At least six other churches are engaged in the presbytery’s joint solution process at this time.
St. Andrew’s, a church of 3,257 members, will vote Sunday, June 8 on whether to pay $1.7 million plus interest over a maximum of nine years to leave the Presbyterian Church (USA) and join ECO.
The vote will take place during a combined worship service and congregational meeting that will be held from 9-11 a.m. More than 2/3 of those present at the meeting must approve the terms of the joint solution
A non-binding straw poll vote of the congregation was taken June 3-9, 2013. The ballot asked “Should the session engage the presbytery in a joint process which could lead to the transfer of St. Andrew’s to another Reformed denomination?”
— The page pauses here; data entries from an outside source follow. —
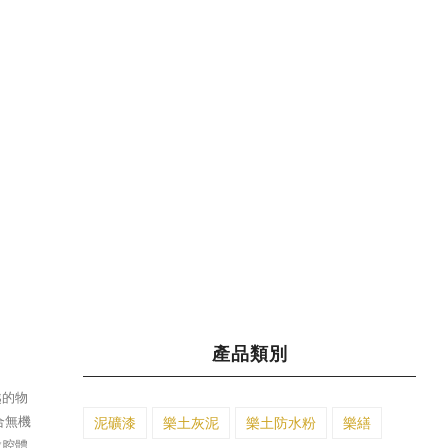
產品類別
越的物
合無機
泥礦漆
樂土灰泥
樂土防水粉
樂繕
微腔體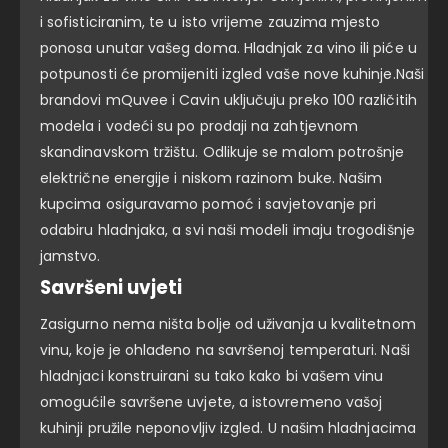
i sofisticiranim, te u isto vrijeme zauzima mjesto
ponosa unutar vašeg doma. Hladnjak za vino ili piće u
potpunosti će promijeniti izgled vaše nove kuhinje.Naši
brandovi mQuvee i Cavin uključuju preko 100 različitih
modela i vodeći su po prodaji na zahtjevnom
skandinavskom tržištu. Odlikuje se malom potrošnje
električne energije i niskom razinom buke. Našim
kupcima osiguravamo pomoć i savjetovanje pri
odabiru hladnjaka, a svi naši modeli imaju trogodišnje
jamstvo.
Savršeni uvjeti
Zasigurno nema ništa bolje od uživanja u kvalitetnom
vinu, koje je ohlađeno na savršenoj temperaturi. Naši
hladnjaci konstruirani su tako kako bi vašem vinu
omogućile savršene uvjete, a istovremeno vašoj
kuhinji pružile neponovljiv izgled. U našim hladnjacima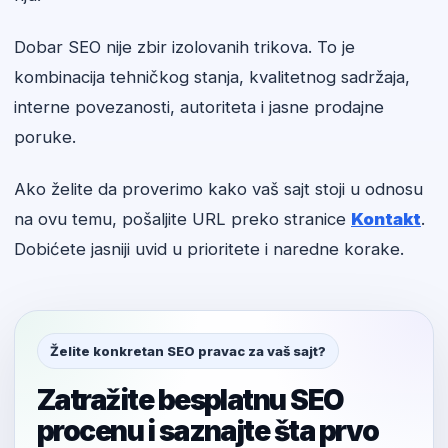
Dobar SEO nije zbir izolovanih trikova. To je
kombinacija tehničkog stanja, kvalitetnog sadržaja,
interne povezanosti, autoriteta i jasne prodajne
poruke.
Ako želite da proverimo kako vaš sajt stoji u odnosu
na ovu temu, pošaljite URL preko stranice
Kontakt
.
Dobićete jasniji uvid u prioritete i naredne korake.
Želite konkretan SEO pravac za vaš sajt?
Zatražite besplatnu SEO
procenu i saznajte šta prvo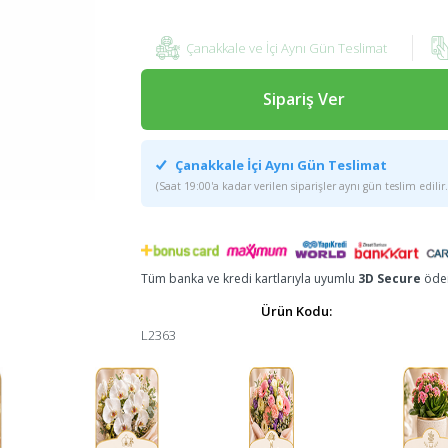
Çanakkale ve İçi Aynı Gün Teslimat
Sipariş Ver
Çanakkale İçi Aynı Gün Teslimat
(Saat 19:00'a kadar verilen siparişler aynı gün teslim edilir.
Tüm banka ve kredi kartlarıyla uyumlu
3D Secure
ödem
Ürün Kodu:
L2363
Of the 1,043 church members who voted, 923 (88.5 percent) voted in favor of initiating the process with the presbytery, and 120 (11.5 percent) voted against it.
The four main reasons given for the decision by St. Andrew’s to change denominations revolved around identity, focus, governance and property.
Identity – Alignment with ECO is more compatible with who St. Andrew’s is. While no denomination or fellowship of churches is perfect, ECO better fits the theological and missional identity than the PCUSA.
Focus – Another denominational affiliation offers greater effectiveness for St. Andrew’s future mission. Far too much time and effort has been spent on theological disputes and political debate – this robs energy from mission and ministry.
Governance – ECO’s structure of governance and administration is better suited to provide St. Andrew’s with a means to grow the next generation of church leaders.
Property – The St. Andrew’s congregation needs the ability to hold its property unencumbered by a trust clause. This will free up stewardship efforts, releasing new energy for ministry and mission.
St. Andrew’s has posted a denomination update web page to keep the congregation informed. The page includes links to letters from the denominational task force, overviews of ECO, and videos of people with varying opinions on the PCUSA and leaving the denomination.
The FPC-Westminster congregation also will vote Sunday, June 8 at 3 p.m. to accept or reject terms of the joint solution approved by the presbytery.
The Westminster congregation of 236 members will be required to pay $98,786 in a lump sum within 30 days of its dismissal date if it agrees to the joint solution, which also includes a five-year reverter clause that allows Los Ranchos Presbytery to take the property if the church leaves ECO or becomes an independent congregation within five years of dismissal.
FPC-Westminster opted to leave the national denomination because of its failure to settle on established essential tenets and the PCUSA’s inability to speak as one voice in affirmation of the virgin birth, substitutionary atonement, Christ’s bodily resurrection and His visible return.
Trinity’s session formally requested dismissal from the Presbytery of Los Ranchos with property to ECO on March 20. Terms from the joint solution include a payment of $928,250 over a period of five years and acceptance of a five-year reverter clause.
A congregational meeting to accept the dismissal will take place Sunday, June 15 at 10:40 a.m.
A straw poll of the 1,529-member congregation taken in June 2013 showed that nearly 80 percent of the 683 members casting votes were in favor of departing the PCUSA.
Three issues have been the main focus of Trinity church leaders considering dismissal:
1 -Theological Fit with church leaders and congregations who affirm the lordship of Jesus Christ and the authority of Scripture along with the other essentials of Reformed Theology.
2- Behavioral Faithfulness to being disciples who are committed to growing in obedience to Jesus Christ and Scripture in belief and lifestyle.
3 – Forward Focus in denominational partnership that will empower Trinity to live out its mission and remain faithful to its rich Presbyterian heritage and Biblical confessions.
Trinity also has a denominational concerns page on its web site that provides information regarding the dismissal process with the presbytery.